Por isso, a rotina de treinos específicos para a competição foi intensa. Durante quase um mês, as jogadoras treinavam de segunda a sexta no Centro de Desenvolvimento de Voleibol da CBV, em Saquarema. Lá, o dia começava às 9 horas com duas horas exercícios físicos e uma hora e meia de treinos com bola. Depois do almoço as atletas ganhavam um descanso até às 17h30, quando começava os treinos táticos, focados principalmente nos contra-ataques, que podiam durar mais outras três horas.
"A idéia era assimilar duas coisas: a técnica que o Brasil já possui naturalmente com a força física. Mudamos também alguns aspectos do nosso jogo porque sabemos que o Brasil tornou-se uma equipe muito visada. O Zé queria algo diferente para surpreender", revela a capitã Fofão, que não reclama da carga horária puxada. "O voleibol agora exige muita repetição e um bom trabalho de técnica.
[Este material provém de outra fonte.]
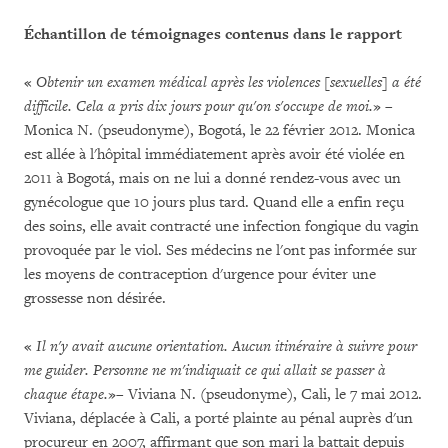
Échantillon de témoignages contenus dans le rapport
«
Obtenir un examen médical après les violences [sexuelles] a été
difficile. Cela a pris dix jours pour qu'on s'occupe de moi.
» –
Monica N. (pseudonyme), Bogotá, le 22 février 2012. Monica
est allée à l'hôpital immédiatement après avoir été violée en
2011 à Bogotá, mais on ne lui a donné rendez-vous avec un
gynécologue que 10 jours plus tard. Quand elle a enfin reçu
des soins, elle avait contracté une infection fongique du vagin
provoquée par le viol. Ses médecins ne l'ont pas informée sur
les moyens de contraception d'urgence pour éviter une
grossesse non désirée.
«
Il n'y avait aucune orientation. Aucun itinéraire à suivre pour
me guider. Personne ne m'indiquait ce qui allait se passer à
chaque étape.
»– Viviana N. (pseudonyme), Cali, le 7 mai 2012.
Viviana, déplacée à Cali, a porté plainte au pénal auprès d'un
procureur en 2007, affirmant que son mari la battait depuis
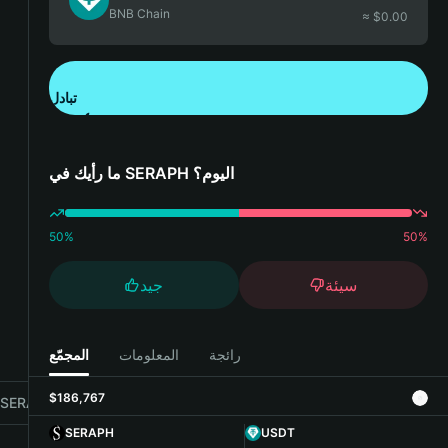
BNB Chain
≈ $
0.00
تبادل
تنزيل تطبيق محفظة Bitget
ما رأيك في SERAPH اليوم؟
50
%
50
%
سيئة
جيد
رائجة
المعلومات
المجمّع
$186,767
SERAPH with Bitget Wallet
SERAPH
USDT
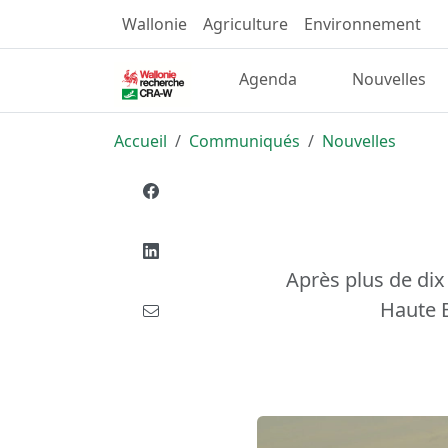
Wallonie
Agriculture
Environnement
Agenda
Nouvelles
Accueil
Communiqués
Nouvelles
Après plus de dix 
Haute B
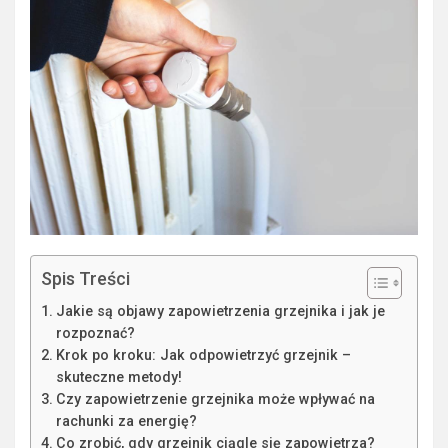
Spis Treści
Jakie są objawy zapowietrzenia grzejnika i jak je
rozpoznać?
Krok po kroku: Jak odpowietrzyć grzejnik –
skuteczne metody!
Czy zapowietrzenie grzejnika może wpływać na
rachunki za energię?
Co zrobić, gdy grzejnik ciągle się zapowietrza?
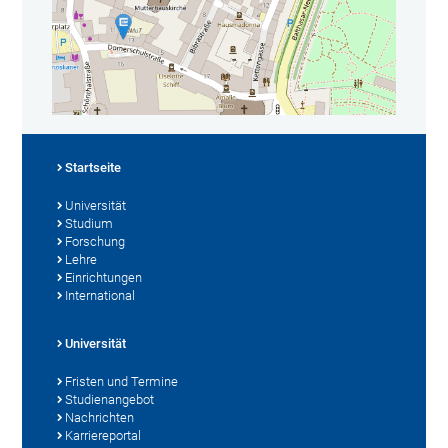
Startseite
Universität
Studium
Forschung
Lehre
Einrichtungen
International
Universität
Fristen und Termine
Studienangebot
Nachrichten
Karriereportal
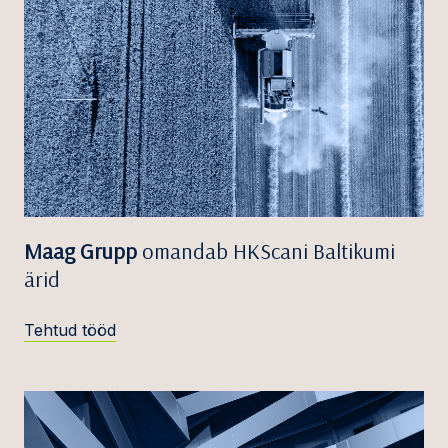
Maag Grupp
omandab HKScani Baltikumi
ärid
Tehtud tööd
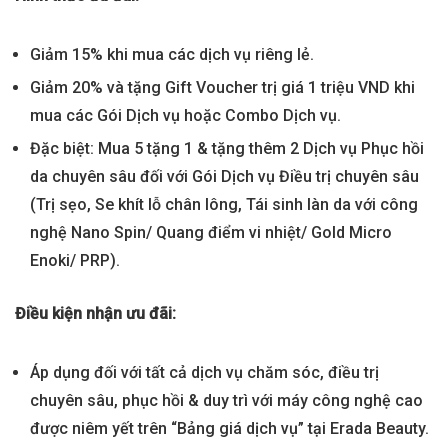
Giảm 15% khi mua các dịch vụ riêng lẻ.
Giảm 20% và tặng Gift Voucher trị giá 1 triệu VND khi
mua các Gói Dịch vụ hoặc Combo Dịch vụ.
Đặc biệt: Mua 5 tặng 1 & tặng thêm 2 Dịch vụ Phục hồi
da chuyên sâu đối với Gói Dịch vụ Điều trị chuyên sâu
(Trị sẹo, Se khít lỗ chân lông, Tái sinh làn da với công
nghệ Nano Spin/ Quang điểm vi nhiệt/ Gold Micro
Enoki/ PRP).
Điều kiện nhận ưu đãi:
Áp dụng đối với tất cả dịch vụ chăm sóc, điều trị
chuyên sâu, phục hồi & duy trì với máy công nghệ cao
được niêm yết trên “Bảng giá dịch vụ” tại Erada Beauty.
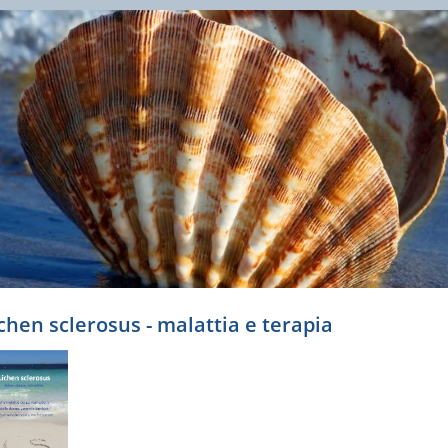
chen sclerosus - malattia e terapia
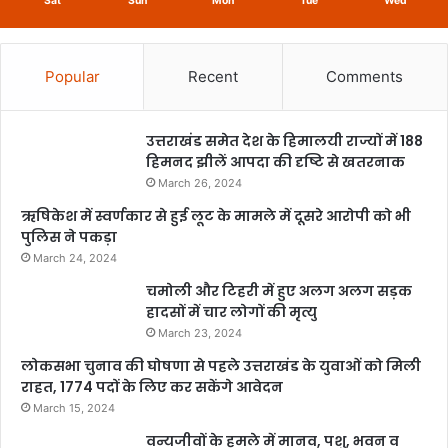
Sat
Sun
Mon
Tue
Wed
Popular
Recent
Comments
उत्तराखंड समेत देश के हिमालयी राज्यों में 188
हिमनद झीलें आपदा की दृष्टि से खतरनाक
March 26, 2024
ऋषिकेश में स्वर्णकार से हुई लूट के मामले में दूसरे आरोपी को भी
पुलिस ने पकड़ा
March 24, 2024
चमोली और टिहरी में हुए अलग अलग सड़क
हादसों में चार लोगों की मृत्यु
March 23, 2024
लोकसभा चुनाव की घोषणा से पहले उत्तराखंड के युवाओं को मिली
राहत, 1774 पदों के लिए कर सकेंगे आवेदन
March 15, 2024
वन्यजीवों के हमले में मानव, पशु, भवन व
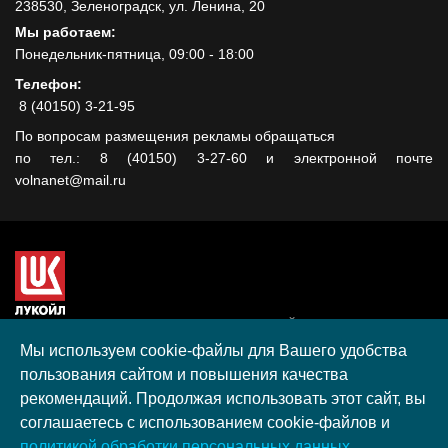
238530, Зеленоградск, ул. Ленина, 20
Мы работаем:
Понедельник-пятница, 09:00 - 18:00
Телефон:
8 (40150) 3-21-95
По вопросам размещения рекламы обращаться
по тел.: 8 (40150) 3-27-60 и электронной почте
volnanet@mail.ru
Сайт создан при поддержке ООО "ЛУКОЙЛ-КМН" на средства
гранта, полученного в рамках XIII Конкурса социальных и
Мы используем cookie-файлы для Вашего удобства
культурных проектов ПАО "ЛУКОЙЛ" на территории
пользования сайтом и повышения качества
Калининградской области в 2020 году
рекомендаций. Продолжая использовать этот сайт, вы
Согласие на обработку персональных данных
соглашаетесь с использованием cookie-файлов и
Разработка, поддержка и продвижение S-Media group
политикой обработки персональных данных.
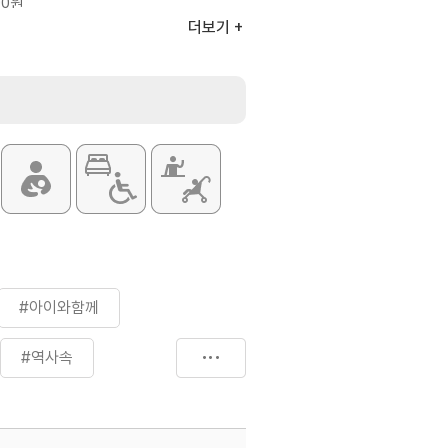
00원
00원
더보기
승 시 요금별도 (도보가능)
#아이와함께
#역사속
굴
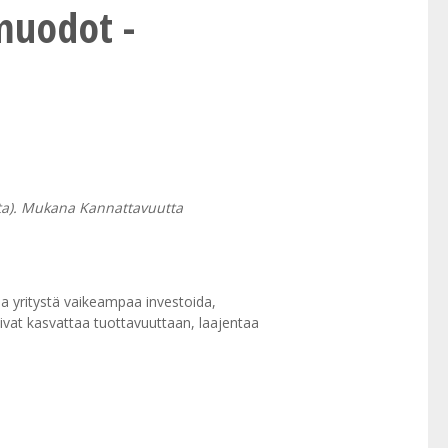
muodot -
ta). Mukana Kannattavuutta
a yritystä vaikeampaa investoida,
oivat kasvattaa tuottavuuttaan, laajentaa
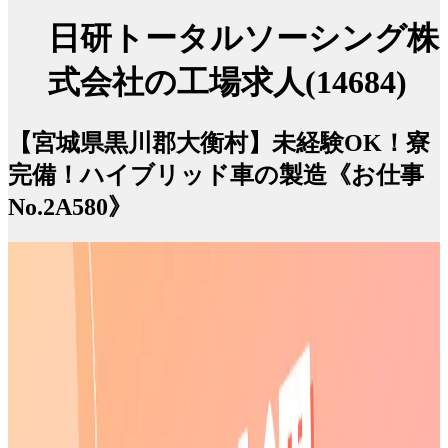
日研トータルソーシング株
式会社の工場求人(14684)
【宮城県黒川郡大衡村】未経験OK！寮
完備！ハイブリッド車の製造《お仕事
No.2A580》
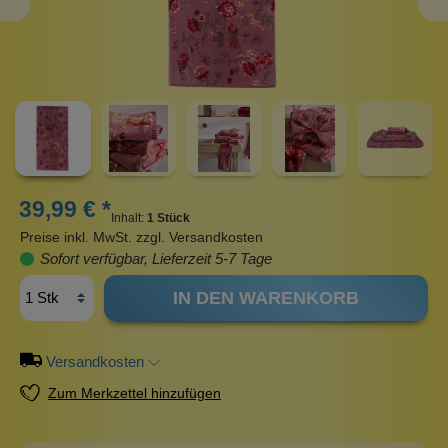
39,99 € *
Inhalt:
1 Stück
Preise inkl. MwSt. zzgl. Versandkosten
Sofort verfügbar, Lieferzeit 5-7 Tage
IN DEN WARENKORB
Versandkosten
Zum Merkzettel hinzufügen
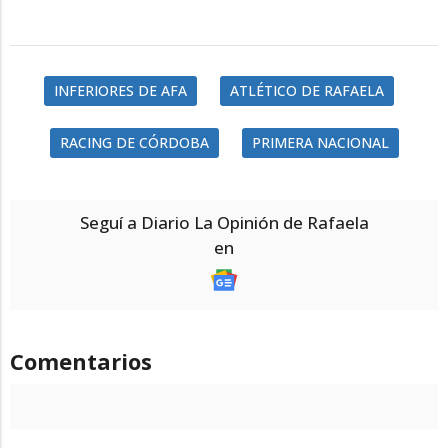
INFERIORES DE AFA
ATLÉTICO DE RAFAELA
RACING DE CÓRDOBA
PRIMERA NACIONAL
Seguí a Diario La Opinión de Rafaela
en
Comentarios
Tudo acontece muito rápido no jogo", explica.
De acordo com ela, outra arma brasileira é o excelente clima entre as atletas. "É uma filosofia que o Zé implantou na equipe: "Não temos uma estrela, mas sim várias". Todas têm a oportunidade de ser titular, então a cada dia buscamos nos dar ao máximo porque sabemos que quem estiver bem vai sair jogando", explica.
Melhor jogadora do Grand Prix 2006, Sheilla embasa as palavras da colega. "Uma das coisas mais legais da seleção é o relacionamento. As meninas estão rindo o tempo inteiro. Estamos desde maio juntas, mas parece que nos encontramos. Acho que essa é a força do grupo", aponta a atleta, que só promete uma coisa: vibração não vai faltar. "Nós temos que continuar assim: crescendo, treinando bastante, correndo atrás dos torneios que a gente não tem, como as Olimpíadas e o Mundial. Ainda não chegamos a lugar nenhum, mas estamos no caminho certo", acredita.